Re: help - performance improvements - Qlik Community

Report Inappropriate Content · ‎2014-05-24

if i have a line of code like this:

if(a=b,1,

if(c=f,2,

if(c=g,3,4)))

my ?: if first condition is true (i.e.a=b) does the engine (parser) still waste it's time and slow stuff down by checking the remaining condiions?

rwunderlich · ‎2014-05-24

What you are describing is commonly called "short circuiting". I believe the answer is "yes". When the condition is true, the remaining Else conditions are not evaluated. I'm not sure of this though. Perhaps someone from QT development can weigh in on this question. Maybe Henric Cronström?

-Rob

hic · ‎2014-05-26

The else part of the expression is indeed evaluated, also when not needed. You can test this yourself by using an input box with a variable, and a pivot table with a (heavy) expression that uses the variable, e.g.

If( vTestVariable = 1, 'simple...', Count( distinct FieldWithManyRecords ) )

Note how long time it takes to calculate this when vTestVariable=0, then change the value of the variable to 1. It takes the same amount to calculate.

So, there is still room for optimization...

HIC

rwunderlich · ‎2014-05-26

This is very interesting.

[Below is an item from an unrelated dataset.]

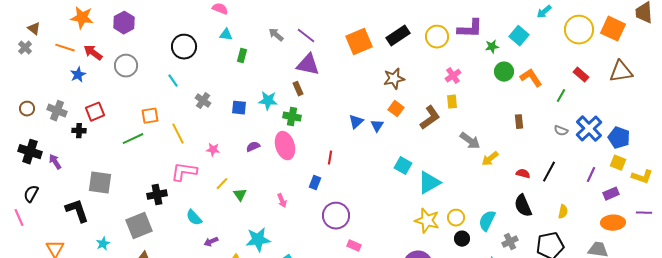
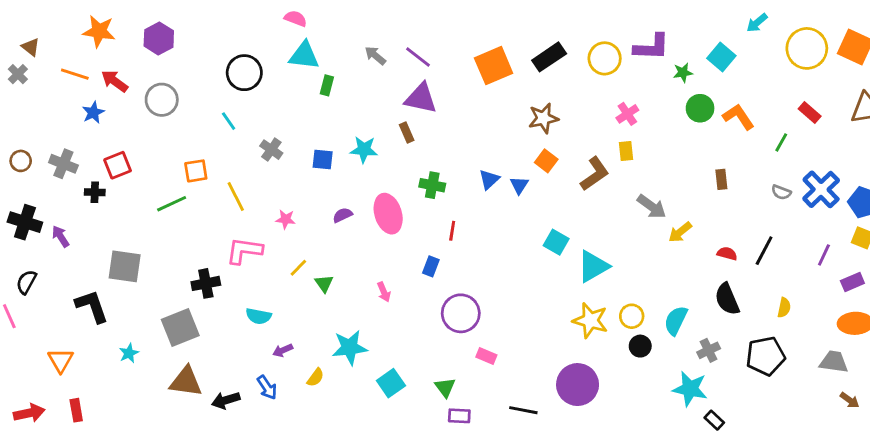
cyan triangle: (226, 35) -> (304, 56), size x1.6
green cross: (292, 117) -> (432, 185), moved
cyan semicircle: (194, 218) -> (259, 316), turned -36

Would a pick(match()) evaluate any less? For example:

pick(match('1', '1','2'),'simple',Count( distinct FieldWithManyRecords ) )

In this expression, would the count(...) be evaluated as well?

-Rob

Report Inappropriate Content · ‎2014-05-26

thanks Rob, will sleep on it

hic · ‎2014-05-26

Yes, the Count(...) is evaluated as well, also in your expression. Just tested it...

HIC

rwunderlich · ‎2014-05-27

Thanks for your input Henric. As always, I'm grateful for your insight and transparency.

-Rob

magavi_framsteg · ‎2014-05-27

Hi Rob and Henric.

I did not believe you at first as my colleague showed me your post.

My first question was "Could QT really have broken the standard of conditional evaluation?"

Yes they can!

I suspect it has to do with UI responsiveness, to cache all expressions for a better user experience.

But alas, I hate it when application vendors try and help bad programmers and exchange common standardised praxis functionality for ease of use........

It is not the behaviour a programmer would expect.

Normally, conditions exit after a match, but not in this case.

It seems as it evaluates expressions for all conditions no matter what.

I tried to replicate the same behaviour with conditional expressions, and gladly it works as one would expect;

The expression is not evaluated if the pre-condition fails.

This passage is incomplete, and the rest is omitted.